Chesi had an ulterior motive in coming here. He runs the "House of the People," a museum in Schwaz, Austria, which houses 50 Nok statues, the most splendid collection in the world. Once he was with Akaito, Chesi got right down to business.
Most museums purchased Nok artifacts without certificates and now hide them in their repositories. But Chesi makes no secret of his treasures.
"Each of our sculptures has an export license issued by Omotoso Eluyemi, the manager of the national museum," he says. "Everything was done legally."
It is true that the late Nigerian antiquities official's office could issue customs documents. But it would appear that he did this all too gladly -- while stuffing his pockets in the process.
Poison and Corpses
Now and then, you hear mention of bodies. Eluyemi died on February 18, 2006. According to the official version of events, he choked on a glass of water at dinner and suffocated. But insiders are sure that the 58-year-old was poisoned.
These are the circumstances in which the archaeologists are operating.
In describing the situation on the ground, Breunig says that "thieves have rummaged through many thousand square meters of ground; there's one hole next to another."
Still, there is some hope for Africa's heritage. To this day, countless Nok villages lie untouched beneath the earth. In Ungwar Kura, for example, the team recently came across more than 130 millstones, which suggests that there was once a large village there.
The statues found there also contain new details. Some have boils and furuncles on their faces, while others appear to be high dignitaries. Foot rings, loincloths and arm chains ornament their bodies. While their hair is formed into buns and braids, twisted chains adorn necks like thick Christmas wreaths. "The social distinctions are clearly defined," Breunig says.
The researchers are still not sure what these peculiar adornments are supposed to indicate. Since stone pavement is often found near the statues, some have thought that they were situated in holy places or near altars. The archaeologists have found remnants of deliberately deposited jewellery chains alongside them, which might lend some degree of support to this hypothesis.
For the time being, though, the purpose of the Nok statues remains unclear. And then there's still the question of whether these objects have anything to do with the Nok people making contact with other people. Some archaeologists believe that the cultural renaissance resulted from contact with northern peoples, such as the Carthaginians, who might have arrived by desert. Still others point to the so-called "black pharaohs" of Sudan, who subjugated the whole Nile region between 750 and 670 B.C.

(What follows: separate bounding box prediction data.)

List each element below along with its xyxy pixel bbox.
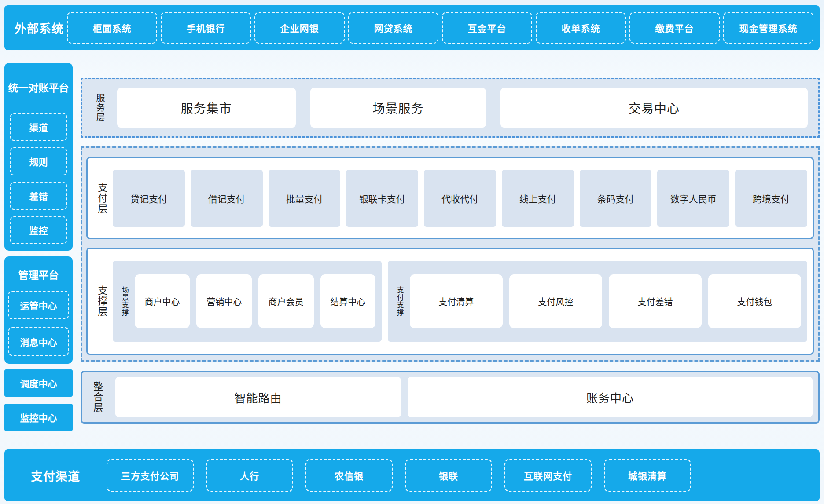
service-box: 服务集市: [117, 88, 296, 128]
support-layer: 支撑层 场景支撑 商户中心 营销中心 商户会员 结算中心 支付支撑 支付清算 支…: [86, 248, 814, 355]
scene-support-tiles: 商户中心 营销中心 商户会员 结算中心: [135, 274, 375, 328]
payment-layer-tiles: 贷记支付 借记支付 批量支付 银联卡支付 代收代付 线上支付 条码支付 数字人民…: [113, 170, 807, 227]
support-tile: 支付钱包: [708, 274, 801, 328]
payment-support-tiles: 支付清算 支付风控 支付差错 支付钱包: [410, 274, 801, 328]
support-layer-label: 支撑层: [96, 285, 107, 317]
external-systems-bar: 外部系统 柜面系统 手机银行 企业网银 网贷系统 互金平台 收单系统 缴费平台 …: [4, 5, 820, 50]
payment-tile: 借记支付: [191, 170, 263, 227]
external-systems-items: 柜面系统 手机银行 企业网银 网贷系统 互金平台 收单系统 缴费平台 现金管理系…: [67, 12, 813, 44]
support-tile: 支付清算: [410, 274, 503, 328]
payment-layer: 支付层 贷记支付 借记支付 批量支付 银联卡支付 代收代付 线上支付 条码支付 …: [86, 157, 814, 239]
support-layer-groups: 场景支撑 商户中心 营销中心 商户会员 结算中心 支付支撑 支付清算 支付风控 …: [113, 261, 807, 342]
external-system-item: 手机银行: [161, 12, 251, 44]
recon-item: 规则: [10, 147, 67, 175]
payment-channel-item: 人行: [206, 459, 293, 492]
recon-item: 监控: [10, 216, 67, 244]
external-system-item: 收单系统: [536, 12, 626, 44]
recon-item: 差错: [10, 182, 67, 210]
management-platform-title: 管理平台: [4, 267, 73, 282]
integration-layer-label: 整合层: [92, 381, 102, 413]
payment-support-group: 支付支撑 支付清算 支付风控 支付差错 支付钱包: [388, 261, 807, 342]
payment-channel-item: 互联网支付: [504, 459, 592, 492]
external-system-item: 柜面系统: [67, 12, 157, 44]
integration-box: 智能路由: [115, 377, 401, 417]
support-tile: 支付差错: [609, 274, 702, 328]
payment-tile: 代收代付: [424, 170, 496, 227]
payment-channel-item: 城银清算: [604, 459, 691, 492]
support-tile: 营销中心: [196, 274, 252, 328]
payment-channel-item: 银联: [405, 459, 492, 492]
external-systems-label: 外部系统: [4, 19, 67, 37]
payment-channels-items: 三方支付公司 人行 农信银 银联 互联网支付 城银清算: [107, 459, 813, 492]
payment-support-label: 支付支撑: [396, 286, 404, 316]
payment-channel-item: 农信银: [305, 459, 393, 492]
payment-tile: 银联卡支付: [346, 170, 418, 227]
integration-layer: 整合层 智能路由 账务中心: [81, 371, 820, 424]
core-layers-container: 支付层 贷记支付 借记支付 批量支付 银联卡支付 代收代付 线上支付 条码支付 …: [81, 146, 820, 362]
reconciliation-platform-title: 统一对账平台: [4, 80, 73, 95]
external-system-item: 企业网银: [254, 12, 345, 44]
payment-layer-label: 支付层: [96, 183, 107, 214]
support-tile: 支付风控: [509, 274, 602, 328]
payment-tile: 贷记支付: [113, 170, 185, 227]
external-system-item: 网贷系统: [348, 12, 438, 44]
dispatch-center-box: 调度中心: [4, 369, 73, 397]
scene-support-group: 场景支撑 商户中心 营销中心 商户会员 结算中心: [113, 261, 382, 342]
payment-tile: 条码支付: [580, 170, 652, 227]
service-layer: 服务层 服务集市 场景服务 交易中心: [81, 78, 820, 138]
reconciliation-platform-panel: 统一对账平台 渠道 规则 差错 监控: [4, 63, 73, 251]
service-layer-label: 服务层: [95, 93, 105, 122]
mgmt-item: 消息中心: [8, 327, 69, 356]
payment-channel-item: 三方支付公司: [107, 459, 194, 492]
recon-item: 渠道: [10, 113, 67, 141]
support-tile: 商户会员: [258, 274, 314, 328]
integration-layer-boxes: 智能路由 账务中心: [115, 377, 813, 417]
payment-channels-label: 支付渠道: [4, 467, 107, 484]
payment-tile: 线上支付: [502, 170, 574, 227]
payment-channels-bar: 支付渠道 三方支付公司 人行 农信银 银联 互联网支付 城银清算: [4, 449, 820, 501]
integration-box: 账务中心: [408, 377, 813, 417]
scene-support-label: 场景支撑: [121, 286, 129, 316]
payment-tile: 批量支付: [269, 170, 341, 227]
payment-tile: 跨境支付: [735, 170, 807, 227]
external-system-item: 缴费平台: [629, 12, 720, 44]
mgmt-item: 运管中心: [8, 291, 69, 319]
service-box: 交易中心: [500, 88, 808, 128]
service-box: 场景服务: [310, 88, 486, 128]
support-tile: 结算中心: [320, 274, 376, 328]
payment-architecture-diagram: 外部系统 柜面系统 手机银行 企业网银 网贷系统 互金平台 收单系统 缴费平台 …: [0, 0, 824, 504]
management-platform-panel: 管理平台 运管中心 消息中心: [4, 256, 73, 364]
support-tile: 商户中心: [135, 274, 190, 328]
external-system-item: 现金管理系统: [723, 12, 813, 44]
monitor-center-box: 监控中心: [4, 404, 73, 431]
payment-tile: 数字人民币: [657, 170, 729, 227]
service-layer-boxes: 服务集市 场景服务 交易中心: [117, 88, 808, 128]
external-system-item: 互金平台: [442, 12, 532, 44]
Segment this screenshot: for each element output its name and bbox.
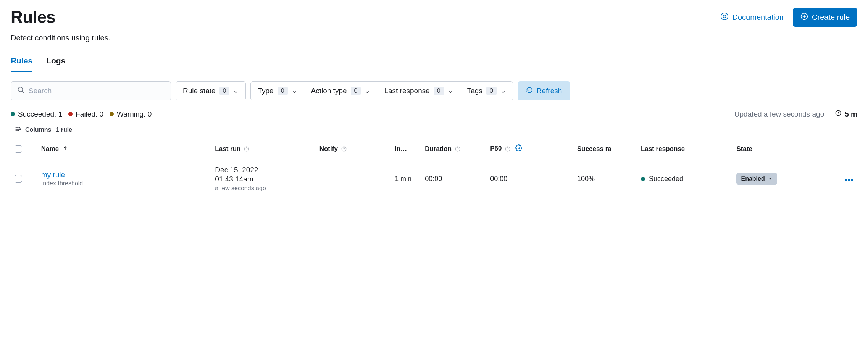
search-box[interactable] [11,81,171,100]
svg-rect-15 [851,179,853,181]
filter-last-response-count: 0 [434,87,444,95]
col-header-success-rate[interactable]: Success ra [573,139,637,159]
columns-icon[interactable] [15,126,21,134]
plus-circle-icon [800,13,808,22]
status-warning: Warning: 0 [110,110,152,118]
filter-rule-state-count: 0 [219,87,230,95]
table-row: my rule Index threshold Dec 15, 2022 01:… [11,159,857,199]
col-header-p50[interactable]: P50 [486,139,573,159]
duration-cell: 00:00 [421,159,486,199]
question-icon [244,146,249,152]
svg-rect-13 [845,179,847,181]
p50-cell: 00:00 [486,159,573,199]
status-warning-text: Warning: 0 [117,110,152,118]
last-run-ago: a few seconds ago [215,185,311,192]
svg-point-1 [723,15,726,18]
filter-rule-state[interactable]: Rule state 0 [176,82,245,100]
chevron-down-icon [292,88,297,94]
filter-type-count: 0 [278,87,288,95]
chevron-down-icon [500,88,506,94]
filter-tags-count: 0 [486,87,497,95]
refresh-icon [526,87,533,96]
col-header-notify-text: Notify [319,145,338,152]
chevron-down-icon [233,88,239,94]
chevron-down-icon [768,175,773,182]
last-response-text: Succeeded [649,175,683,183]
col-header-last-response[interactable]: Last response [637,139,733,159]
col-header-duration-text: Duration [425,145,452,152]
tab-rules[interactable]: Rules [11,56,32,72]
svg-point-12 [518,147,520,149]
svg-point-7 [18,130,19,131]
last-run-date: Dec 15, 2022 [215,166,311,174]
documentation-link[interactable]: Documentation [720,12,784,23]
interval-cell: 1 min [391,159,421,199]
dot-red-icon [68,112,73,116]
rule-name-link[interactable]: my rule [41,171,208,179]
col-header-interval[interactable]: In… [391,139,421,159]
filter-tags[interactable]: Tags 0 [460,82,513,100]
col-header-duration[interactable]: Duration [421,139,486,159]
filter-type[interactable]: Type 0 [251,82,304,100]
page-title: Rules [11,8,55,27]
last-response-cell: Succeeded [641,175,729,183]
state-badge[interactable]: Enabled [736,173,777,185]
dot-green-icon [641,177,645,181]
timespan[interactable]: 5 m [835,110,857,118]
search-icon [17,86,25,96]
filter-rule-state-label: Rule state [183,87,216,95]
svg-point-6 [20,129,21,130]
dot-green-icon [11,112,15,116]
question-icon [455,146,460,152]
svg-point-5 [19,127,20,128]
filter-action-type-label: Action type [311,87,347,95]
rule-count: 1 rule [56,126,72,133]
row-checkbox[interactable] [15,175,22,183]
documentation-label: Documentation [732,13,784,22]
chevron-down-icon [448,88,453,94]
gear-icon[interactable] [515,146,522,153]
svg-point-0 [721,13,728,19]
question-icon [505,146,510,152]
filter-type-label: Type [258,87,273,95]
col-header-last-run[interactable]: Last run [211,139,315,159]
col-header-state[interactable]: State [732,139,828,159]
help-icon [720,12,729,23]
col-header-notify[interactable]: Notify [316,139,391,159]
svg-rect-14 [848,179,850,181]
refresh-label: Refresh [537,87,562,95]
notify-cell [316,159,391,199]
updated-text: Updated a few seconds ago [734,110,824,118]
filter-last-response-label: Last response [384,87,429,95]
svg-point-3 [18,87,23,92]
col-header-name[interactable]: Name [37,139,211,159]
status-succeeded-text: Succeeded: 1 [18,110,62,118]
columns-label[interactable]: Columns [25,126,51,133]
status-succeeded: Succeeded: 1 [11,110,62,118]
create-rule-button[interactable]: Create rule [793,8,857,27]
success-rate-cell: 100% [573,159,637,199]
last-run-time: 01:43:14am [215,175,311,183]
status-failed: Failed: 0 [68,110,103,118]
page-subtitle: Detect conditions using rules. [11,34,857,42]
rule-type-text: Index threshold [41,180,208,187]
row-actions-menu[interactable] [845,175,853,183]
filter-tags-label: Tags [467,87,482,95]
sort-arrow-up-icon [63,145,68,152]
question-icon [341,146,347,152]
col-header-name-text: Name [41,145,59,152]
filter-action-type[interactable]: Action type 0 [304,82,378,100]
filter-last-response[interactable]: Last response 0 [377,82,460,100]
tab-logs[interactable]: Logs [46,56,65,72]
col-header-last-run-text: Last run [215,145,240,152]
clock-icon [835,110,842,118]
create-rule-label: Create rule [812,13,850,22]
status-failed-text: Failed: 0 [76,110,103,118]
select-all-checkbox[interactable] [15,145,22,153]
search-input[interactable] [29,87,165,95]
timespan-value: 5 m [845,110,857,118]
filter-action-type-count: 0 [351,87,361,95]
chevron-down-icon [365,88,370,94]
col-header-p50-text: P50 [490,145,502,152]
refresh-button[interactable]: Refresh [518,81,571,100]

But, for his part, Breunig rejects the idea of such a far-reaching transfer of ideas. "It's 3,000 kilometres from Egypt to Abuja, and there was the obstacle of the Sahara in between," he explains. And, he adds, Africans didn't have camels in pre-Christian times. Instead, Breunig believes that Nok art evolved independently.
Still, the mysteries remain. If Breunig is correct, the Nok were isolated geniuses who created a tropical civilization out of nothing.
"There's no doubt that the Nok will continue to baffle us," Breunig says. "We're unearthing a magnificent part of the history of sub-Saharan Africa."